# [JAVA] AtCoder Beginner Contest 182 Participation Article

Participated in AtCoder Beginner Contest 182 about 20 minutes late. Well, even if it's on time, I can't finish it, so I'll do what I can.

A - twiblr

Just calculate the upper limit of the number of followers according to the rules and subtract the current number of followers.

``````import java.util.*;

public class Main {
public static void main(String[] args) {
try(Scanner s = new Scanner(System.in)){
System.out.println(s.nextInt() * 2 + 100 - s.nextInt());
}
}
}
``````

B - Almost GCD Shouldn't we find the greatest common divisor using the Euclidean algorithm? I thought, but I was convinced by the example. If the greatest common divisor is 1 as a whole, it will be bad.
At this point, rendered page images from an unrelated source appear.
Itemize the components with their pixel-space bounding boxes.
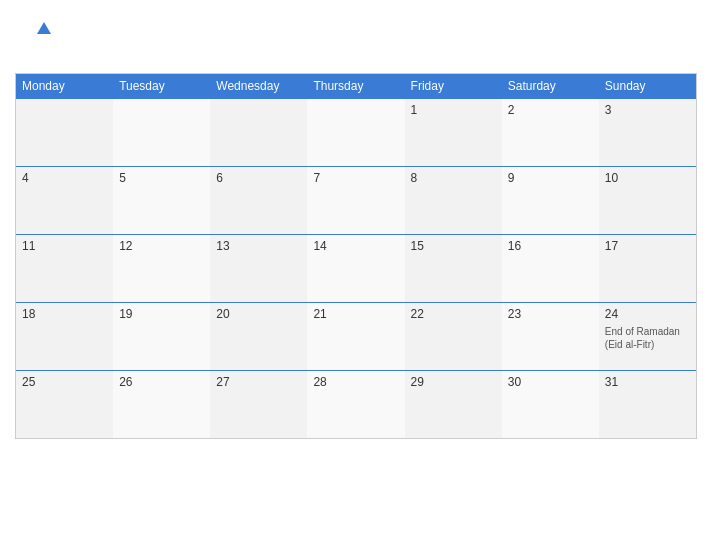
- cell-date-2: 2: [508, 103, 593, 117]
- cal-cell-17: 17: [599, 234, 696, 302]
- cell-date-26: 26: [119, 375, 204, 389]
- cal-cell-28: 28: [307, 370, 404, 438]
- cal-cell-5: 5: [113, 166, 210, 234]
- day-headers-row: MondayTuesdayWednesdayThursdayFridaySatu…: [16, 74, 696, 98]
- cell-date-18: 18: [22, 307, 107, 321]
- cal-cell-20: 20: [210, 302, 307, 370]
- cal-cell-15: 15: [405, 234, 502, 302]
- cal-cell-25: 25: [16, 370, 113, 438]
- cal-cell-30: 30: [502, 370, 599, 438]
- cell-date-28: 28: [313, 375, 398, 389]
- cell-date-22: 22: [411, 307, 496, 321]
- day-header-thursday: Thursday: [307, 74, 404, 98]
- cell-date-20: 20: [216, 307, 301, 321]
- cell-date-9: 9: [508, 171, 593, 185]
- cal-cell-22: 22: [405, 302, 502, 370]
- cell-date-10: 10: [605, 171, 690, 185]
- cal-cell-27: 27: [210, 370, 307, 438]
- cal-cell-empty-0-1: [113, 98, 210, 166]
- cell-date-29: 29: [411, 375, 496, 389]
- cell-date-30: 30: [508, 375, 593, 389]
- cal-cell-empty-0-2: [210, 98, 307, 166]
- day-header-tuesday: Tuesday: [113, 74, 210, 98]
- cal-cell-12: 12: [113, 234, 210, 302]
- cal-cell-11: 11: [16, 234, 113, 302]
- cal-cell-31: 31: [599, 370, 696, 438]
- cell-date-12: 12: [119, 239, 204, 253]
- cal-cell-19: 19: [113, 302, 210, 370]
- day-header-sunday: Sunday: [599, 74, 696, 98]
- cell-date-8: 8: [411, 171, 496, 185]
- cal-cell-2: 2: [502, 98, 599, 166]
- day-header-saturday: Saturday: [502, 74, 599, 98]
- day-header-monday: Monday: [16, 74, 113, 98]
- cell-date-19: 19: [119, 307, 204, 321]
- cell-date-21: 21: [313, 307, 398, 321]
- cell-date-7: 7: [313, 171, 398, 185]
- day-header-friday: Friday: [405, 74, 502, 98]
- cal-cell-empty-0-0: [16, 98, 113, 166]
- cell-date-17: 17: [605, 239, 690, 253]
- cell-date-25: 25: [22, 375, 107, 389]
- cal-cell-10: 10: [599, 166, 696, 234]
- cell-date-4: 4: [22, 171, 107, 185]
- cal-cell-24: 24End of Ramadan (Eid al-Fitr): [599, 302, 696, 370]
- calendar-grid: 123456789101112131415161718192021222324E…: [16, 98, 696, 438]
- cell-date-23: 23: [508, 307, 593, 321]
- cell-date-11: 11: [22, 239, 107, 253]
- logo: [35, 22, 51, 34]
- cell-date-3: 3: [605, 103, 690, 117]
- cal-cell-13: 13: [210, 234, 307, 302]
- cal-cell-7: 7: [307, 166, 404, 234]
- cal-cell-3: 3: [599, 98, 696, 166]
- cal-cell-8: 8: [405, 166, 502, 234]
- cal-cell-empty-0-3: [307, 98, 404, 166]
- cal-cell-23: 23: [502, 302, 599, 370]
- cell-date-13: 13: [216, 239, 301, 253]
- cal-cell-21: 21: [307, 302, 404, 370]
- cell-date-31: 31: [605, 375, 690, 389]
- cell-date-16: 16: [508, 239, 593, 253]
- cell-date-1: 1: [411, 103, 496, 117]
- calendar: MondayTuesdayWednesdayThursdayFridaySatu…: [15, 73, 697, 439]
- day-header-wednesday: Wednesday: [210, 74, 307, 98]
- cell-date-27: 27: [216, 375, 301, 389]
- cal-cell-14: 14: [307, 234, 404, 302]
- cell-date-24: 24: [605, 307, 690, 321]
- cell-date-15: 15: [411, 239, 496, 253]
- cal-cell-4: 4: [16, 166, 113, 234]
- cal-cell-18: 18: [16, 302, 113, 370]
- cal-cell-29: 29: [405, 370, 502, 438]
- cal-cell-1: 1: [405, 98, 502, 166]
- cal-cell-26: 26: [113, 370, 210, 438]
- cell-event-24: End of Ramadan (Eid al-Fitr): [605, 325, 690, 351]
- cal-cell-6: 6: [210, 166, 307, 234]
- cal-cell-9: 9: [502, 166, 599, 234]
- logo-triangle-icon: [37, 22, 51, 34]
- cal-cell-16: 16: [502, 234, 599, 302]
- cell-date-14: 14: [313, 239, 398, 253]
- cell-date-6: 6: [216, 171, 301, 185]
- cell-date-5: 5: [119, 171, 204, 185]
Then, I noticed when I thought that I should factor each number into prime factors and select the one with many common prime factors. Then, isn't it much different even if you try and divide everything from the beginning?

``````import java.util.*;

public class Main {
public static void main(String[] args) {
try (Scanner s = new Scanner(System.in)) {
int n = s.nextInt();
int[] a = new int[n];
int max = 0;
for (int i = 0; i < n; i++) {
a[i] = s.nextInt();
max = Math.max(max, a[i]);
}
int maxCount = 0;
int tempK = 0;
for (int k = 2; k <= max; k++) {
int count = 0;
for (int x : a) {
if (x % k == 0) {
count++;
}
}
if (count > maxCount) {
tempK = k;
maxCount = count;
if (maxCount == n) {
break;
}
}
}
System.out.println(tempK);
}
}
}
``````

C - To 3 Use the fact that the remainder of dividing a number by 3 is equal to the remainder of dividing the sum of the numbers in each place by 3. Since the rest of the story can be discussed only by the remainder, it is decomposed into each part and converted to the remainder divided by 3. From here, it's hard to divide the cases. When I think that the remainder of the total is divided by 0, 1, and 2, I notice that there is.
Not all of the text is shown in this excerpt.